March 2005 JASA and found one line that helped me think more clearly

about what I'd like to help people do with this paper. He says, "It is

the scientific quality of those assumptions, not their existence, that

is critical." (324). I'd like to help people interested in cool

questions about institutions and human behavior to (1) understand what

it is that their models are actually doing and (2) assess the

scientific quality of their assumptions using their data. I think part

of goal (2) is taken care of by your work on EDA and by others who

have taught us about influence, leverage, and other diagnostics for

multilevel models. But, I think the part that happens before the model

is a bit hazy right now, and I think that part has the potential to

reveal a lot about the phenomenon under study, above and beyond the

model specification guidance it can provide. Does this make

sense?

I'm sure that the thoughts we present in our paper are not the final

word on this. But, I figured it was worth getting something out there

for folks to chew on and respond to, in any case.

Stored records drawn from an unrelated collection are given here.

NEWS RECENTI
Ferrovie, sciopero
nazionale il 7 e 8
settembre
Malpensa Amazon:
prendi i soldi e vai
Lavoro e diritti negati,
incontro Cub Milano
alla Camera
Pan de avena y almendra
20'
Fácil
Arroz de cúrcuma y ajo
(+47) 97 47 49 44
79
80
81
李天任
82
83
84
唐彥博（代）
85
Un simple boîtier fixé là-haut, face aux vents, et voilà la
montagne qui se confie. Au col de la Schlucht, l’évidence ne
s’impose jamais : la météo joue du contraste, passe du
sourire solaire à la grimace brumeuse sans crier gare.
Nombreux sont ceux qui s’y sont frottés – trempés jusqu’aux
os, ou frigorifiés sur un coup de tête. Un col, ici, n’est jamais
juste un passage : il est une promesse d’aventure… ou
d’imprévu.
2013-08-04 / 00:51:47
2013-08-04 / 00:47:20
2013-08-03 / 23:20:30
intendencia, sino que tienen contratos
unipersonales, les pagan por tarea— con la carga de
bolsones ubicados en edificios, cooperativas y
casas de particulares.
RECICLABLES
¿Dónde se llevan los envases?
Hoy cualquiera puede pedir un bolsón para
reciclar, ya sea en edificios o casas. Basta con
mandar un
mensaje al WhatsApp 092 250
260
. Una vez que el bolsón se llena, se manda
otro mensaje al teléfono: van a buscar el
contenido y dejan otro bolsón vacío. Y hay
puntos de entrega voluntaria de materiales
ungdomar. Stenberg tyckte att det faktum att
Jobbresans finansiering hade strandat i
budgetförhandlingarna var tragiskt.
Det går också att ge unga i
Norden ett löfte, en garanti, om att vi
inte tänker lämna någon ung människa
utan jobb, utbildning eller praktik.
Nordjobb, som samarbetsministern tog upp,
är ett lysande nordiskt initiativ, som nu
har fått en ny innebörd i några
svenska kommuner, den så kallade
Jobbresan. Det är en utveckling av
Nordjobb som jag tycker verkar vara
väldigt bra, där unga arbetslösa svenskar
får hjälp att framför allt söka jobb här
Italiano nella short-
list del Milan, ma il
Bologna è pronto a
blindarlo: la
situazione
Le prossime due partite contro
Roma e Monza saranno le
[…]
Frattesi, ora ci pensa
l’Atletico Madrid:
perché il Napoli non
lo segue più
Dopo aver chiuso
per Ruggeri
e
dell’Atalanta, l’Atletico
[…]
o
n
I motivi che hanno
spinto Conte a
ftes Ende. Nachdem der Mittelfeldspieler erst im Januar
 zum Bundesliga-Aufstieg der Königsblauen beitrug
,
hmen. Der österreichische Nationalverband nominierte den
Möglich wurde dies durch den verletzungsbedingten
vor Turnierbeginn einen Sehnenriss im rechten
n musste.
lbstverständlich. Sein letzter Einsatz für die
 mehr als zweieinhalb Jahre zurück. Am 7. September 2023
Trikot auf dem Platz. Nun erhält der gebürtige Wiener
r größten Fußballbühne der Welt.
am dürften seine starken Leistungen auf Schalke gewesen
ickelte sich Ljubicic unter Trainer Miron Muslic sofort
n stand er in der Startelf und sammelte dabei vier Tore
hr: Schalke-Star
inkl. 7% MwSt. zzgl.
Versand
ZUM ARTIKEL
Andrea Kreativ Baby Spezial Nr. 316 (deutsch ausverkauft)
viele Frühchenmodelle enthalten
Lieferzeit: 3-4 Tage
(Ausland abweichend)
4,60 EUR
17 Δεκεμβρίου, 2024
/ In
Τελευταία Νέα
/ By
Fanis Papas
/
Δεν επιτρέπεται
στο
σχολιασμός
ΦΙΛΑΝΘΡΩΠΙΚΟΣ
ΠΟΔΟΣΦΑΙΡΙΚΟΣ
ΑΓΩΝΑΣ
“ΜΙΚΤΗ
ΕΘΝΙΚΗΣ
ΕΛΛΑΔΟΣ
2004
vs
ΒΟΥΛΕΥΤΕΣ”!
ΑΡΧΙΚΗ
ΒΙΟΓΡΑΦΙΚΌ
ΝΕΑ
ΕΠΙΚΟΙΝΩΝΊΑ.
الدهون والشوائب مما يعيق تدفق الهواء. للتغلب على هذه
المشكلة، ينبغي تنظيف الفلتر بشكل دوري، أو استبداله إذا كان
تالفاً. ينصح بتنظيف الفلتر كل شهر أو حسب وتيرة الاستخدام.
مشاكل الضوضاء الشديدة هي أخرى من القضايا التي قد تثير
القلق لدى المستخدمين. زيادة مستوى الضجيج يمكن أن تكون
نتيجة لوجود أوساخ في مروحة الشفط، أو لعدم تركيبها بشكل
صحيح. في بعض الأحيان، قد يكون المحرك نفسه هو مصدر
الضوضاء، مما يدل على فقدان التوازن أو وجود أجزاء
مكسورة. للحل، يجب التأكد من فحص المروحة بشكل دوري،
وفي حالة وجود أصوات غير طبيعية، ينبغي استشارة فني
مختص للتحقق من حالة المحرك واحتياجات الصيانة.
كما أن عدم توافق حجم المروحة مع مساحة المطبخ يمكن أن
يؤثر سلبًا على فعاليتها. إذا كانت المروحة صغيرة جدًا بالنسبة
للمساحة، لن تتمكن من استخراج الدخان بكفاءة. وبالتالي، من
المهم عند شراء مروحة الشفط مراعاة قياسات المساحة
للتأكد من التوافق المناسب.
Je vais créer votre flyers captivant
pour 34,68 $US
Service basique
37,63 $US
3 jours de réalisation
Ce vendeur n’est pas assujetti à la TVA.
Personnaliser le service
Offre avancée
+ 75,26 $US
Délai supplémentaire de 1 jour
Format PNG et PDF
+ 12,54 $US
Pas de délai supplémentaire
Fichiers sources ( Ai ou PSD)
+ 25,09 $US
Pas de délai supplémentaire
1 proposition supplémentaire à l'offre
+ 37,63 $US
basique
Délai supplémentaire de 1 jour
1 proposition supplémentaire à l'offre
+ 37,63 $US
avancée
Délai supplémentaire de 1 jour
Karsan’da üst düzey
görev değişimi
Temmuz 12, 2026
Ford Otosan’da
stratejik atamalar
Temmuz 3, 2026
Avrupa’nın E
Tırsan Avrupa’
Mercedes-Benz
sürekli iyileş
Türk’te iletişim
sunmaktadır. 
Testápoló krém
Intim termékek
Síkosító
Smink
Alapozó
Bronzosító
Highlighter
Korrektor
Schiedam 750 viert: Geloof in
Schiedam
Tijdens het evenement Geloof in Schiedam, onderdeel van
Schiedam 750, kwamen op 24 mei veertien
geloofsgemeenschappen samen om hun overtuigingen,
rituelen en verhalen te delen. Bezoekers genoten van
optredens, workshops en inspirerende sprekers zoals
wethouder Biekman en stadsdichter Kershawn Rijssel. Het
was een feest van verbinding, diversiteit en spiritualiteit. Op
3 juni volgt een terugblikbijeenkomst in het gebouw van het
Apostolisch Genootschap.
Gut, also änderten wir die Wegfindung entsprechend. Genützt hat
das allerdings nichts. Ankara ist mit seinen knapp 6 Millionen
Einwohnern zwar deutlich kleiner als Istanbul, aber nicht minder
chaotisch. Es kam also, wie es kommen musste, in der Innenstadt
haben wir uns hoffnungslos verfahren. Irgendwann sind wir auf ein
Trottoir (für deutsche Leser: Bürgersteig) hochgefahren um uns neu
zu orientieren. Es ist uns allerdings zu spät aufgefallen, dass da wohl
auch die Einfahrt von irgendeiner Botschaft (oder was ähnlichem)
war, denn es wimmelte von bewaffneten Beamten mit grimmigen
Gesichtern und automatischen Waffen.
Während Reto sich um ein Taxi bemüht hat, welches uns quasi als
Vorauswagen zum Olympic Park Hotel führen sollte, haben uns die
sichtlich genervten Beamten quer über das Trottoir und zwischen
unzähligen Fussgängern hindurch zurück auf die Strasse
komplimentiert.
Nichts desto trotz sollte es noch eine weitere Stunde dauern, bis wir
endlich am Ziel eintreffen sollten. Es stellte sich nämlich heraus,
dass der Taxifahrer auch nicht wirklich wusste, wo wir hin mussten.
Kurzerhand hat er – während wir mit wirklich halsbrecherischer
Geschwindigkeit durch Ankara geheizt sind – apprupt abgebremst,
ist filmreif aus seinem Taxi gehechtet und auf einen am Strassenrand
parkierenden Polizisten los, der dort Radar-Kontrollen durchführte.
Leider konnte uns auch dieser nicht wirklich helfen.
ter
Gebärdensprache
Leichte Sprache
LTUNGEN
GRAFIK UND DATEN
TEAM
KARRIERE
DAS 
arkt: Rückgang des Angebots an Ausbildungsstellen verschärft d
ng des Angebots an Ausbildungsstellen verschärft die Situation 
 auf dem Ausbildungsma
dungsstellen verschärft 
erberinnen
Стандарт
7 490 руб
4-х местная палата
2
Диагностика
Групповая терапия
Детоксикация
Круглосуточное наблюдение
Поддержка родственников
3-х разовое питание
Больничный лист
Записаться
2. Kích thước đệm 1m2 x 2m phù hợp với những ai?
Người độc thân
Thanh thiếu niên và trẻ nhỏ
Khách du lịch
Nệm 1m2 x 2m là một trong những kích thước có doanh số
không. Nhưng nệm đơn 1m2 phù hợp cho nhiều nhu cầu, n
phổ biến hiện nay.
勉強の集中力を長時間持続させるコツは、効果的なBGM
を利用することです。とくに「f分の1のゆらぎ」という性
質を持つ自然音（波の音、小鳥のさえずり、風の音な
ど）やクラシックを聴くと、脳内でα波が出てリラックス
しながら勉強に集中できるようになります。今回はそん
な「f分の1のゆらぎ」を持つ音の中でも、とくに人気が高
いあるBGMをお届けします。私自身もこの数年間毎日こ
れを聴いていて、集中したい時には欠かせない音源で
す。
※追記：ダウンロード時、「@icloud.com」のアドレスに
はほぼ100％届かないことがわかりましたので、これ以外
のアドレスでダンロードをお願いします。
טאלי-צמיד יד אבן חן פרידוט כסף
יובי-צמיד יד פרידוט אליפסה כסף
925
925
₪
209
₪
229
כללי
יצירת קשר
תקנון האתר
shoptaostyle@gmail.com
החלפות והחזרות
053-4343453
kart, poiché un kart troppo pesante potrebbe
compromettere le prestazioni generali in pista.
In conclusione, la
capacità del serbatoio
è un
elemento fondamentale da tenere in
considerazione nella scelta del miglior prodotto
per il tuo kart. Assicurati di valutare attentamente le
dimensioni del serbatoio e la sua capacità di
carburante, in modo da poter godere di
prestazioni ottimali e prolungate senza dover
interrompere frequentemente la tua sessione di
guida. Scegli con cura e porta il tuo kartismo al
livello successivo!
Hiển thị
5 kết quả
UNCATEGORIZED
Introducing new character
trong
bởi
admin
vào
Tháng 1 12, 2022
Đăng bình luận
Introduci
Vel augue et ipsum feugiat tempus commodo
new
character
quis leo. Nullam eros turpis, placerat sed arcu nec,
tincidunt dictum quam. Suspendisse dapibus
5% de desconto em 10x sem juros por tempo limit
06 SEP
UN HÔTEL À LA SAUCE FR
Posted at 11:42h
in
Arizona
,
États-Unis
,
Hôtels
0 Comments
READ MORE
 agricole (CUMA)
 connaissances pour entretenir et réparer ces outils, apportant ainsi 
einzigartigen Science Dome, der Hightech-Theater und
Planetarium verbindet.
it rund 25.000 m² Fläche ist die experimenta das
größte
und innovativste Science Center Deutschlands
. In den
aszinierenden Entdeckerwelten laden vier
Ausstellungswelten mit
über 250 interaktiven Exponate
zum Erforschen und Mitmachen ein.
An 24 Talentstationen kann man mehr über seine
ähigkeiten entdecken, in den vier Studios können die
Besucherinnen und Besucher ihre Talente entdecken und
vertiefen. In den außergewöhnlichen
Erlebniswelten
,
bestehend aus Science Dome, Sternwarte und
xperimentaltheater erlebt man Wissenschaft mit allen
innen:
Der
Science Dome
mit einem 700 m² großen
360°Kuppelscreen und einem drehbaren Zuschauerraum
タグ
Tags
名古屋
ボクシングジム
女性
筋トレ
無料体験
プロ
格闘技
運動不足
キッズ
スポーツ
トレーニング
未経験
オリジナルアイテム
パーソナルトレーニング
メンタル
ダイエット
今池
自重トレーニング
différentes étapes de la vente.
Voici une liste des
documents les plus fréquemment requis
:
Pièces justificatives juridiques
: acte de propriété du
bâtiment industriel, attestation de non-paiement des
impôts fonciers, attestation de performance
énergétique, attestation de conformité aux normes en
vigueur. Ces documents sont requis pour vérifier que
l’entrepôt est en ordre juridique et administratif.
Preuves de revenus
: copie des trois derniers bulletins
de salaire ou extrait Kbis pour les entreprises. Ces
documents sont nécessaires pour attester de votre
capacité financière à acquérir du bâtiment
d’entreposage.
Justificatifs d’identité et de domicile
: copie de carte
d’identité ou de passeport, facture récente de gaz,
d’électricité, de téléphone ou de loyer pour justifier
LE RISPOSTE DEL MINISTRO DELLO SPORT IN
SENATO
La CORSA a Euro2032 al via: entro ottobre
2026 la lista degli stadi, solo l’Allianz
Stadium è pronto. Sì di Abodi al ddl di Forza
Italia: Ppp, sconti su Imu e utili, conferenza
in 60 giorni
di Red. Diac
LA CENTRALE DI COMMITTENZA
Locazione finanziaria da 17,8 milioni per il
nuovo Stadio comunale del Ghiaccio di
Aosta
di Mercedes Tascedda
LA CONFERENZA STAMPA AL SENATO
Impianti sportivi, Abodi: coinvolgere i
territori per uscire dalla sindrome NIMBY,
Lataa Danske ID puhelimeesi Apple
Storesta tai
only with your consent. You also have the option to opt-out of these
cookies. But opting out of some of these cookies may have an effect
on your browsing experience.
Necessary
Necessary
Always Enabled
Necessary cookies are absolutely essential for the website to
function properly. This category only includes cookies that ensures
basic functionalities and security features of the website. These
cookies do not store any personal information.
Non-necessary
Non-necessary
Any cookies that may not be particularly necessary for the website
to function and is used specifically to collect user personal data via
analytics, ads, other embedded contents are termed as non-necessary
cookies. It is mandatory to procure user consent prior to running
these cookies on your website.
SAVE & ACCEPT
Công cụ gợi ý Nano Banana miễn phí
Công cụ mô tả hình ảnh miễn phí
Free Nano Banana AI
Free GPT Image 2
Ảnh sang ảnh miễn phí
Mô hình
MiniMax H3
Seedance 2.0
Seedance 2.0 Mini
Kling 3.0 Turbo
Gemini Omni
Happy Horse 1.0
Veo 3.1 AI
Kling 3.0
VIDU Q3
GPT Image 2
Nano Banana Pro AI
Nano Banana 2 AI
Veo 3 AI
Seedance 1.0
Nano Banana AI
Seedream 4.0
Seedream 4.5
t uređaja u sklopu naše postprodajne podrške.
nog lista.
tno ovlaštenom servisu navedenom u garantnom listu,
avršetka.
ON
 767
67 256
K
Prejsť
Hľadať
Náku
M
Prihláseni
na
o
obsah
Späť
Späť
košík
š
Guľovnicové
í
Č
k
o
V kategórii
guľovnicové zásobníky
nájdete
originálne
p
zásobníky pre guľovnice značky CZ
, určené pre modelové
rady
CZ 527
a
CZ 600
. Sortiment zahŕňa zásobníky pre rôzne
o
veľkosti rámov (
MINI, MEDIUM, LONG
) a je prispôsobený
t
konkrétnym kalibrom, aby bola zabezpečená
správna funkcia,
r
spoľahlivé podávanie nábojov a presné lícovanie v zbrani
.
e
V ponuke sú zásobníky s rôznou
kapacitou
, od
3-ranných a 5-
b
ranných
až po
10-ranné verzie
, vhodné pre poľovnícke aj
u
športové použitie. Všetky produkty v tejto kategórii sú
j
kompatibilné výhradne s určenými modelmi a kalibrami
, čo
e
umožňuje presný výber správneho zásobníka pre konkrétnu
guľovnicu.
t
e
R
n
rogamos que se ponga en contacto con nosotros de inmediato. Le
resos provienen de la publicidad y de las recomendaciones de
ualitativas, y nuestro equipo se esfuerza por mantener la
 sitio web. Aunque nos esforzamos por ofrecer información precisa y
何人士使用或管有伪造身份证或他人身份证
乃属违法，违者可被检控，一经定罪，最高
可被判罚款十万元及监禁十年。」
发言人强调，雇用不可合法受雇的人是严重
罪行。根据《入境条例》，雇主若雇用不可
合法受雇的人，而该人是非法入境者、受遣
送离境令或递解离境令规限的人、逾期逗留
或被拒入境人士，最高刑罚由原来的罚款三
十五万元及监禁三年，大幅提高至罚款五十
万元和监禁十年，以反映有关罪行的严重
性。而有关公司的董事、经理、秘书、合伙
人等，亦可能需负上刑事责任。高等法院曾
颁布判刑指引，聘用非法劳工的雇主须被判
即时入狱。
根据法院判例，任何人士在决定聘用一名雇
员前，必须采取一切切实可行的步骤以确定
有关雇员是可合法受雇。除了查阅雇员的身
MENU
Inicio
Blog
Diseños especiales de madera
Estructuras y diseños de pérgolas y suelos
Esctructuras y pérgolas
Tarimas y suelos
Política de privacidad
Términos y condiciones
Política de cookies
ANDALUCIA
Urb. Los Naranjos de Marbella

Thanks again for your comments!

Jake,

One way of thinking of what you're doing (fitting separate regressions within each group) is as an approximation to multilevel modeling–an approximation that works well for groups with lots of data. It's related to the method we call "the secret weapon" for time series cross-sectional data.

So, yeah, what you're doing seems reasonable. I'd like to think that, soon enough, mlms will be easy enough to implement computationally that it'll be just as easy to do a mlm as to do what you're doing. (Just as, nowadays, multiple regression is so easy that we don't feel the need to compute a bunch of partial correlations as a buildup.)

In any case, the same techniques you've used can also be used to display estimates from the mlm (if you choose to fit one). In that case, I'd favor plotting single posterior draws (i.e., random imputations) rather than posterior means or medians, which are subject to inferential artifacts (see my paper "All Maps of Parameter Estimates are Misleading" and also various papers of Tom Louis).